Les émetteurs de jetons sont soumis à un taux d'imposition d'environ 35 % sur les bénéfices non réalisés sur les jetons.
Vendredi, un membre du Parti libéral-démocrate (LDP) au pouvoir au Japon a annoncé que le comité fiscal du LDP avait approuvé un plan visant à exclure les entreprises de cryptographie qui émettent leurs propres jetons du paiement de l'impôt sur les sociétés sur les bénéfices non réalisés.
L’idée sera incluse dans les lignes directrices annuelles de la politique fiscale présentées au parlement du pays en janvier. C’est ce qu’affirme Akihisa Shiozaki, secrétaire général de l’équipe du projet Web3 du parti. Et prendra effet au cours de l’année fiscale suivante commençant le 1er avril.

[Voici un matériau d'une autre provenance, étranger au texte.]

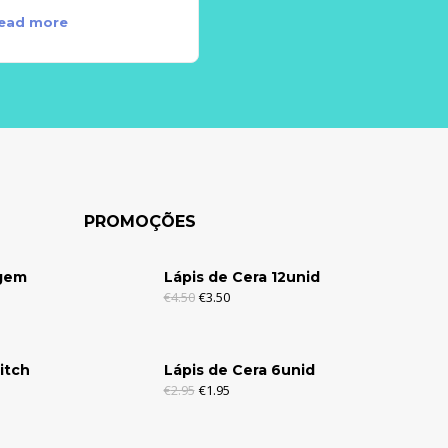
ead more
Add to cart
PROMOÇÕES
agem
Lápis de Cera 12unid
€
4.50
€
3.50
itch
Lápis de Cera 6unid
€
2.95
€
1.95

Un coup de pouce massif pour les startups
Les émetteurs de jetons sont soumis à un taux d'imposition d'environ 35 % sur les bénéfices non réalisés. Pour les jetons qu'ils possèdent en vertu de la réglementation fiscale en vigueur sur les sociétés, si les jetons sont émis sur un marché actif. À la fin de la période d'imposition, une participation est assujettie à l'impôt à sa juste valeur marchande. Les créateurs de nombreux projets japonais ont été découragés par cette taxe et incités à s'implanter dans d'autres pays.
Les groupes industriels ont également proposé des modifications fiscales, notamment en taxant les bénéfices des crypto-monnaies au même taux que les actions. Et ne taxer les gens que lorsqu’ils convertissent les gains en crypto-monnaie en espèces fiduciaires. Il est très peu probable que ces mesures soient adoptées au cours de la session législative en cours, mais elles seront probablement discutées à nouveau lors des débats fiscaux du PLD l’hiver prochain.
Cette première proposition politique visant à éliminer l'impôt sur les bénéfices papier a été publiée jeudi par l'équipe du projet Web3. Des lignes directrices pour l'audit des sociétés de cryptographie et une proposition de loi réglementant les DAO de type LLC ont également été incluses, tout comme des suggestions visant à soutenir l'émission de pièces stables sans autorisation basées sur le yen et à modifier la structure de la Japan Virtual Currency Exchange Association, qui est responsable de filtrage des jetons.